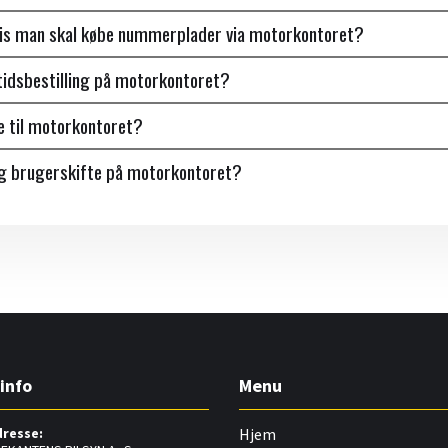
vis man skal købe nummerplader via motorkontoret?
idsbestilling på motorkontoret?
e til motorkontoret?
og brugerskifte på motorkontoret?
info
Menu
dresse:
Hjem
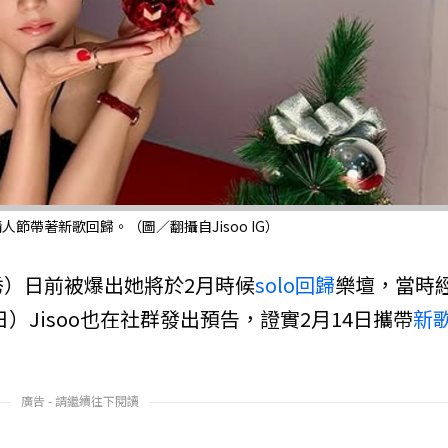
日情人節帶著新歌回歸。（圖／翻攝自Jisoo IG）
秀）日前被爆出她將於2月時候
solo回歸
樂壇，當時
日）Jisoo也在社群發出預告，證實2月14日攜帶
新
廣告 - 請繼續往下閱讀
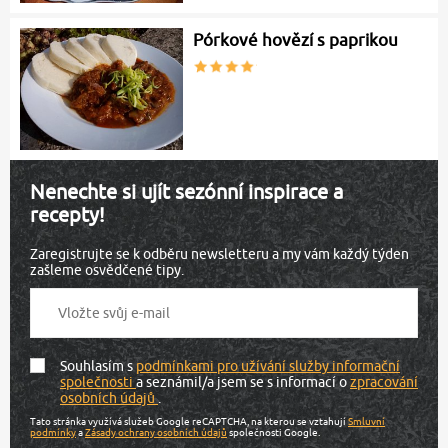
Pórkové hovězí s paprikou
Nenechte si ujít sezónní inspirace a
recepty!
Zaregistrujte se k odběru newsletteru a my vám každý týden
zašleme osvědčené tipy.
Souhlasím s
podmínkami pro užívání služby informační
společnosti
a seznámil/a jsem se s informací o
zpracování
osobních údajů
.
Tato stránka využívá služeb Google reCAPTCHA, na kterou se vztahují
Smluvní
podmínky
a
Zásady ochrany osobních údajů
společnosti Google.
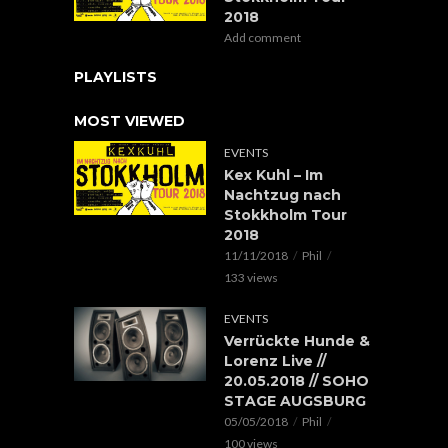
2018
Add comment
PLAYLISTS
MOST VIEWED
EVENTS
Kex Kuhl – Im
Nachtzug nach
Stokkholm Tour
2018
11/11/2018
Phil
133 views
EVENTS
Verrückte Hunde &
Lorenz Live //
20.05.2018 // SOHO
STAGE AUGSBURG
05/05/2018
Phil
100 views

::::::::::

- [Required work]: Please transcribe the material above exactly as written. Leave the pictures out.

- [Output for this exercise]:
vis man skal købe nummerplader via motorkontoret?
idsbestilling på motorkontoret?
e til motorkontoret?
og brugerskifte på motorkontoret?
info
Menu
dresse:
Hjem
日情人節帶著新歌回歸。（圖／翻攝自Jisoo IG）
秀）日前被爆出她將於2月時候
solo回歸
樂壇，當時
日）Jisoo也在社群發出預告，證實2月14日攜帶
新
廣告 - 請繼續往下閱讀
Pórkové hovězí s paprikou
Nenechte si ujít sezónní inspirace a
recepty!
Zaregistrujte se k odběru newsletteru a my vám každý týden
zašleme osvědčené tipy.
Souhlasím s
podmínkami pro užívání služby informační
společnosti
a seznámil/a jsem se s informací o
zpracování
osobních údajů
.
Tato stránka využívá služeb Google reCAPTCHA, na kterou se vztahují
Smluvní
podmínky
a
Zásady ochrany osobních údajů
společnosti Google.
2018
Add comment
PLAYLISTS
MOST VIEWED
EVENTS
Kex Kuhl – Im
Nachtzug nach
Stokkholm Tour
2018
11/11/2018
Phil
133 views
EVENTS
Verrückte Hunde &
Lorenz Live //
20.05.2018 // SOHO
STAGE AUGSBURG
05/05/2018
Phil
100 views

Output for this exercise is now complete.